In August 1981, reports of deteriorated drums releasing their contents to the surrounding ground surface resulted in a cleanup effort in which the spilled material from the drums was removed from the ground surface and contained in new drums. The drums were then disposed in accordance with regulations.
OU3 is comprised of the groundwater, surface water and sediments in Site 1. OU4 is comprised of the contaminated soils atSite 1. A ROD was completed in May 1997 addressing OU3.
Site 10 is approximately 4 acres in size and is situated in the south central portion of Plant 1. The land use across the river from Site 10 is primarily agricultural. Building 157 at ABL was constructed in the late 1950s initially as a chamber preparation building. Operations in the building included degreasing with trichloroethene (TCE). TCE use, storage, and recovery was discontinued in Building 157 by the early 1960s. It is assumed that the TCE from this building was the source of the contamination detected in the groundwater at Site 10. An interim remedial action was presented in a June 1998 ROD.
Not one of the alternatives can be implemented at this time at Site 10. Because of the uncertainty in the effectiveness of natural attenuation at Site 10 and because the full extent of alluvial and bedrock contamination at Site 10 has not been defined, not one of the alternatives would be effective as a final remedial action for Site 10 groundwater at this time.

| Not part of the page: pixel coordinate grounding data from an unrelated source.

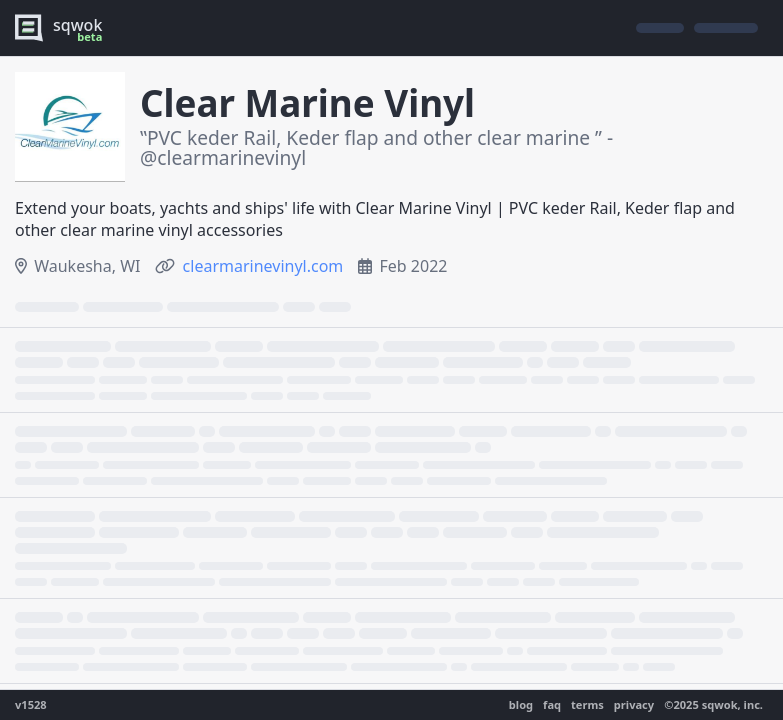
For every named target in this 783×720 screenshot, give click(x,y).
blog (521, 704)
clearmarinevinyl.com (263, 266)
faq (552, 704)
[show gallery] (70, 127)
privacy (634, 704)
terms (587, 704)
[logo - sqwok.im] (63, 28)
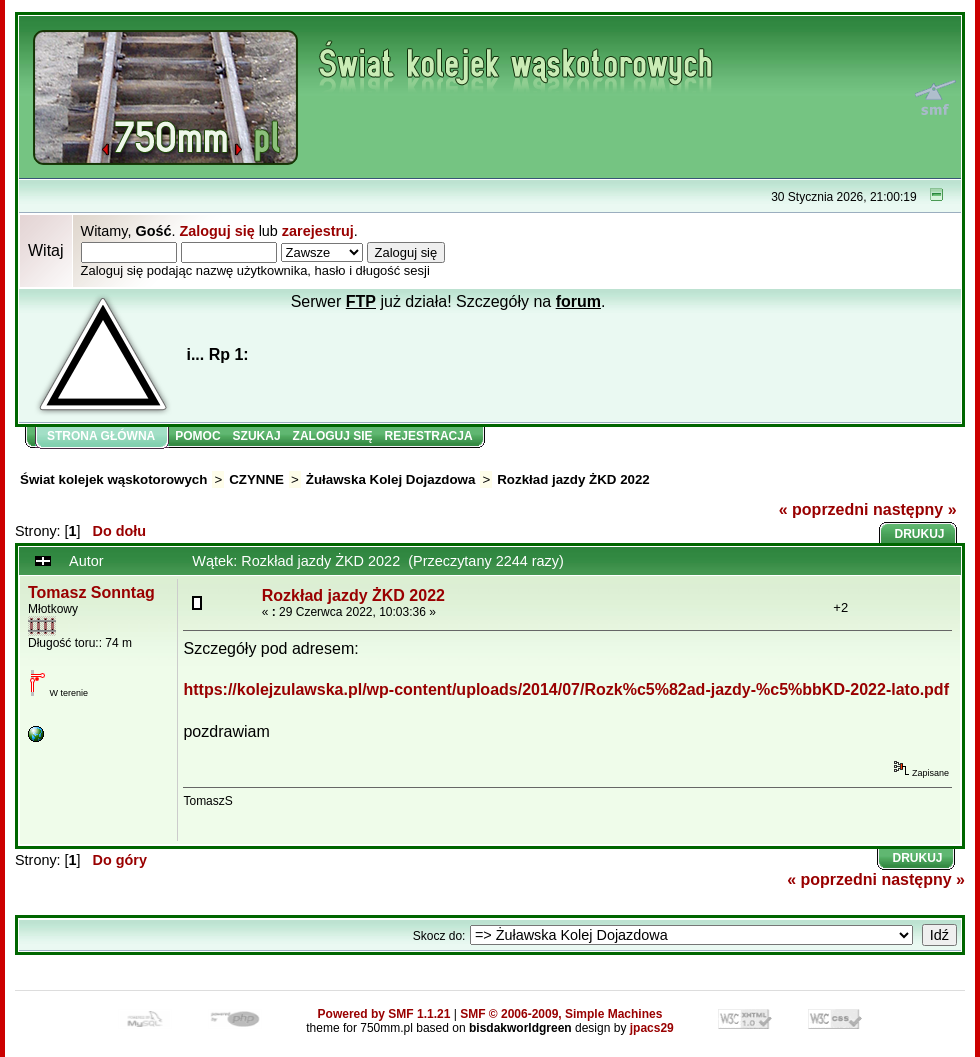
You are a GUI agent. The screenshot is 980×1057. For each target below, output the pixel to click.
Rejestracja (429, 436)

As an interim action, a modification of Alternative 9 - Focused Groundwater Extraction and Discharge to Site 1 Treatment Plant, is the selected interim remedial alternative. This selected alternative is anticipated to be protection of human health and the environment (groundwater). The selected interim remedial action will greatly reduce the migration of the entire plume and with institutional controls in-place, will be protective of human health.

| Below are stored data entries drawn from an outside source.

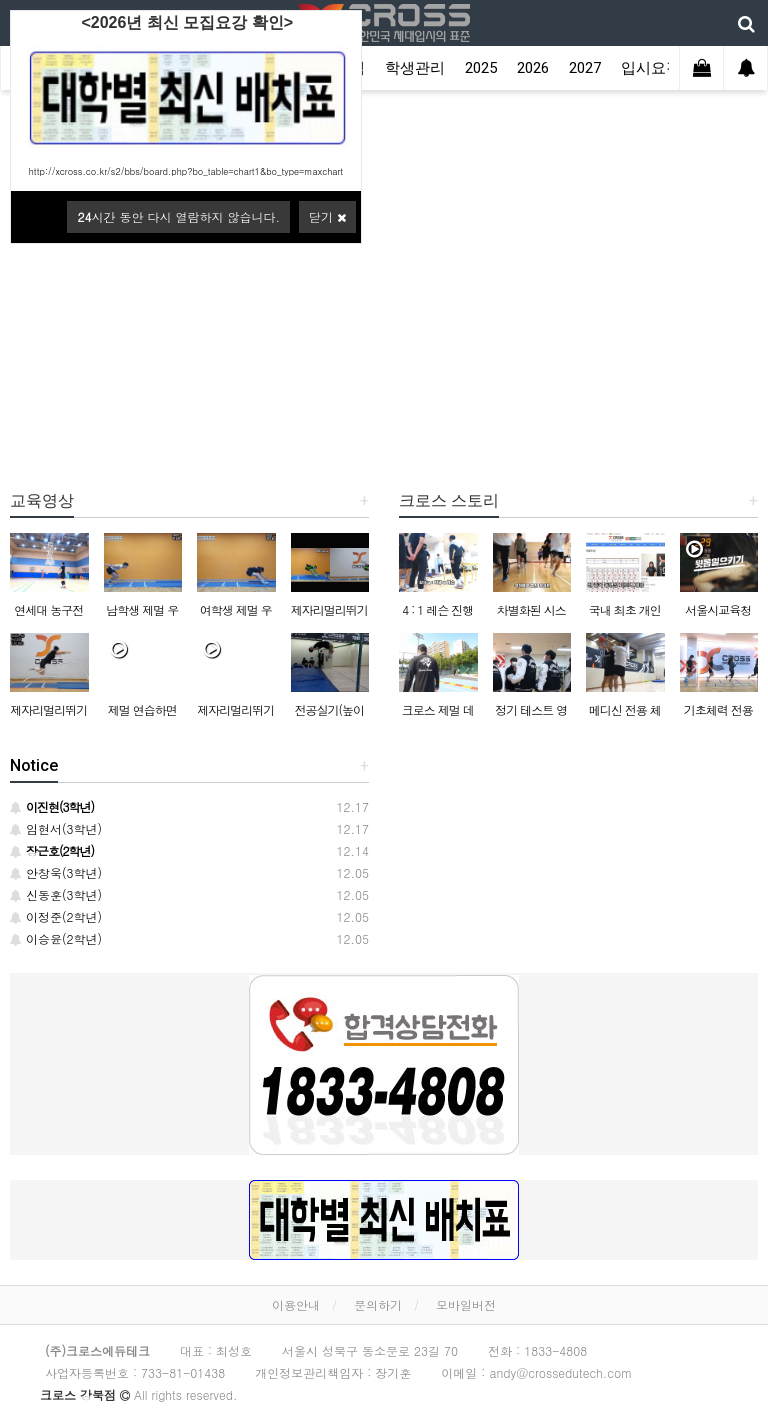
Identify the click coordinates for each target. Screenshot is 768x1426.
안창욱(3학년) (56, 872)
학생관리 (415, 68)
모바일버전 (466, 1304)
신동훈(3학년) (56, 894)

The major components of the selected remedy are:
- Institutional controls, including land use restrictions imposed through appropriate administrative mechanisms to prevent groundwater use.
- Groundwater pumping from a minimum of three extraction wells to capture the hot spot of the volatile organic compound (VOC) contaminant plume. The remainder of the VOC plume will be investigated to better define the extent of contamination and to determine if the groundwater may be remediated through natural attenuation.

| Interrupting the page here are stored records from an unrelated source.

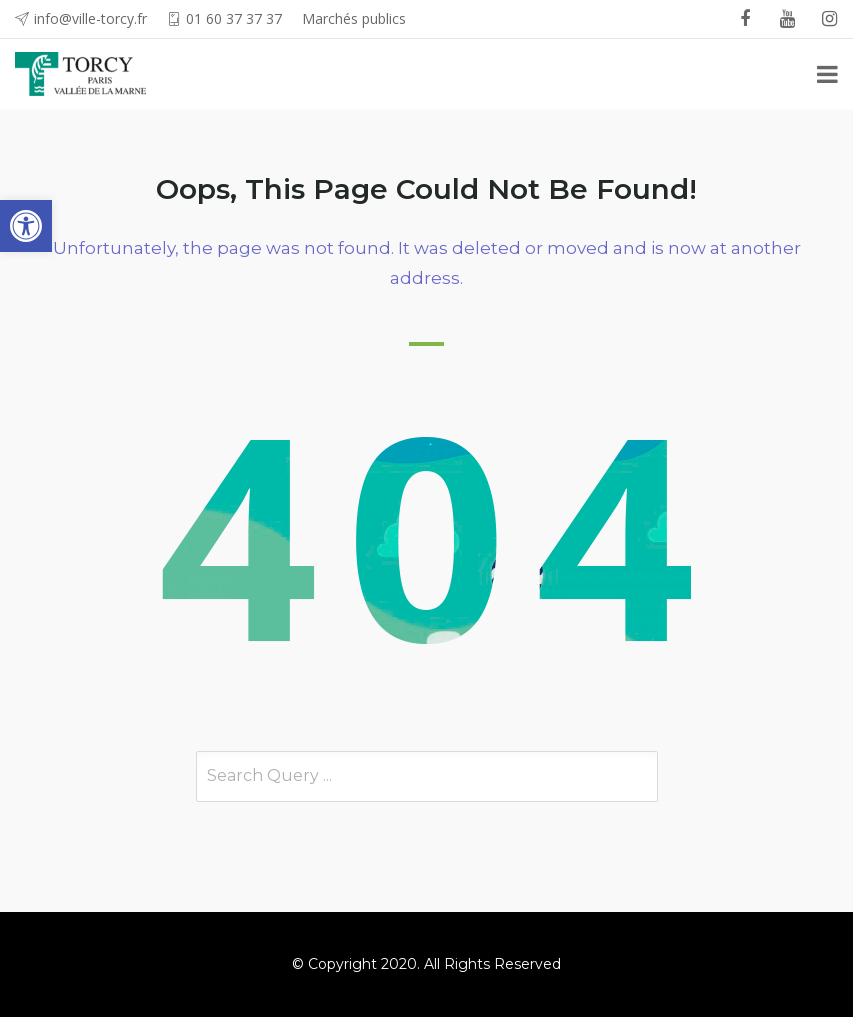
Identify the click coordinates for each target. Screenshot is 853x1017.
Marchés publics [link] (354, 18)
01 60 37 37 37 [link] (234, 18)
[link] (26, 226)
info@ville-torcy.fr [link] (90, 18)
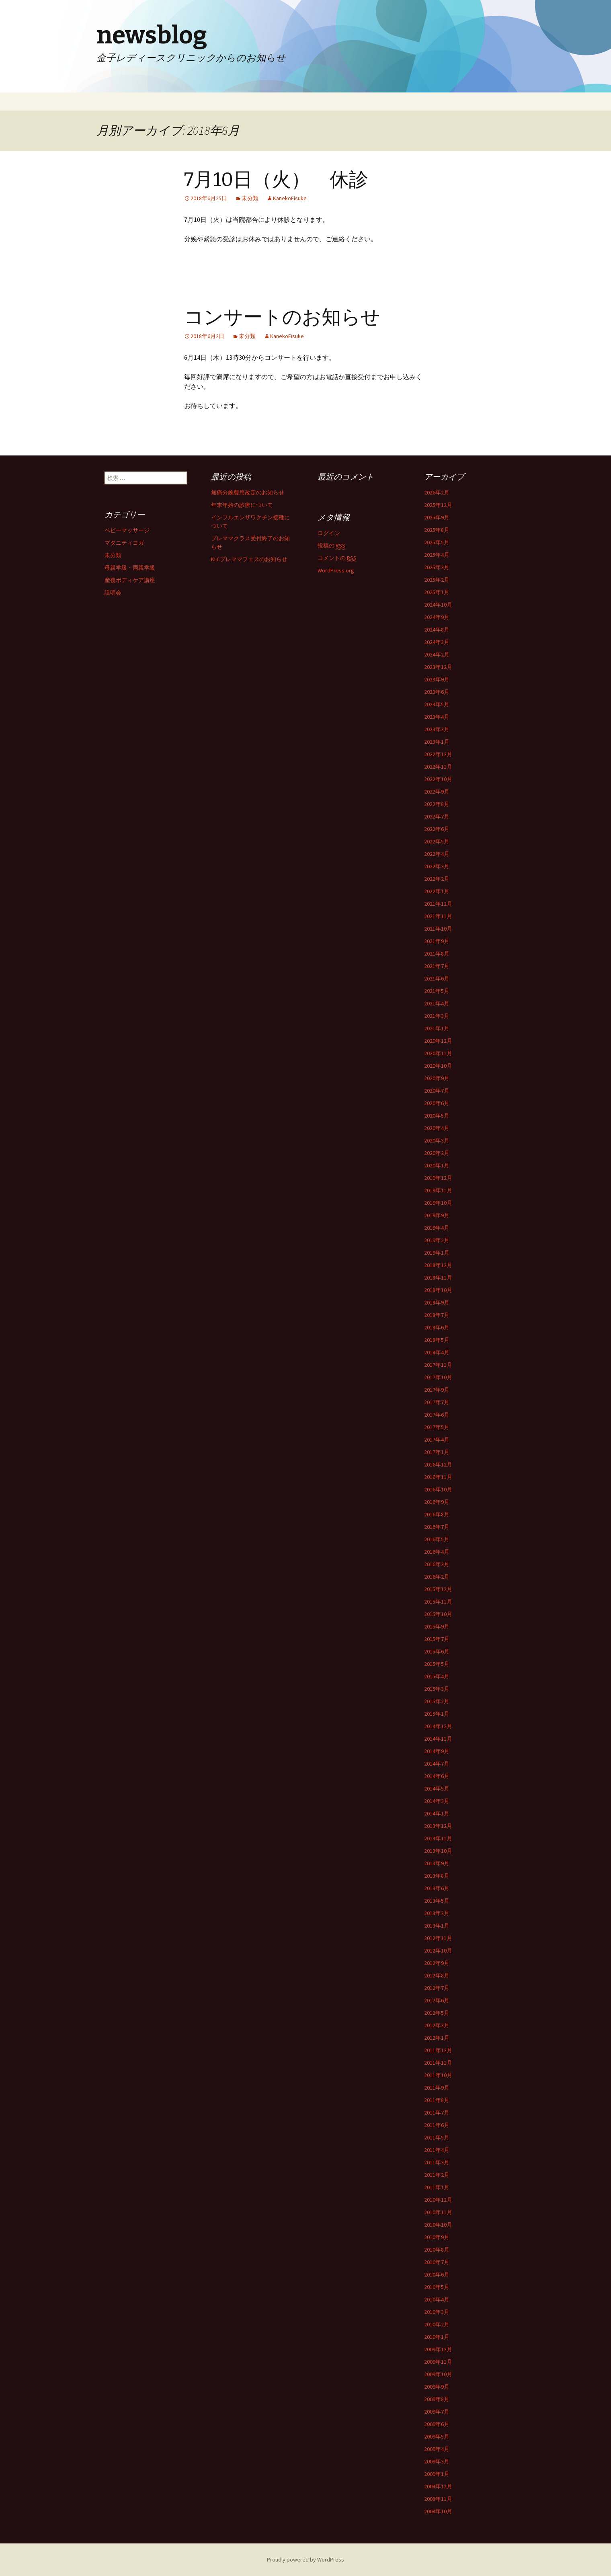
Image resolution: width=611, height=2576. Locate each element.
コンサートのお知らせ (282, 317)
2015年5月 (436, 1663)
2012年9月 (436, 1963)
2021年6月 (436, 978)
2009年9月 (436, 2386)
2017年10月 (438, 1377)
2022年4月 (436, 853)
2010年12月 (438, 2199)
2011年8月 (436, 2100)
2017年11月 (438, 1364)
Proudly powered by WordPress (305, 2559)
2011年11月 (438, 2062)
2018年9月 (436, 1302)
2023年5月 (436, 704)
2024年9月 (436, 617)
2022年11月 (438, 766)
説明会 (113, 592)
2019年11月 (438, 1190)
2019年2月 (436, 1240)
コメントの (337, 558)
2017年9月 (436, 1389)
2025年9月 (436, 517)
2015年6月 (436, 1651)
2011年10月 (438, 2075)
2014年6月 (436, 1776)
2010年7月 (436, 2262)
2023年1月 (436, 741)
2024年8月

- Installation of a pipeline to transport groundwater from Site 10 to the Site 1 Treatment Plant.
- Discharge to the North Branch Potomac River.
- Groundwater monitoring on a timely basis, quarterly to semi-annually, will evaluate groundwater quality, contaminant migration, and degradation for inclusion in the five-year site reviews.
This selected interim action will be consistent with and a major component of any final remedial action selected at a later time for Site 10 groundwater.
The selected interim action alternative addresses contaminated groundwater at Site 10, but does not address contamination associated with surface and subsurface soil overlaying the groundwater aquifers. A separate Focused Feasibility Study (FFS) will be prepared which addresses soil contamination.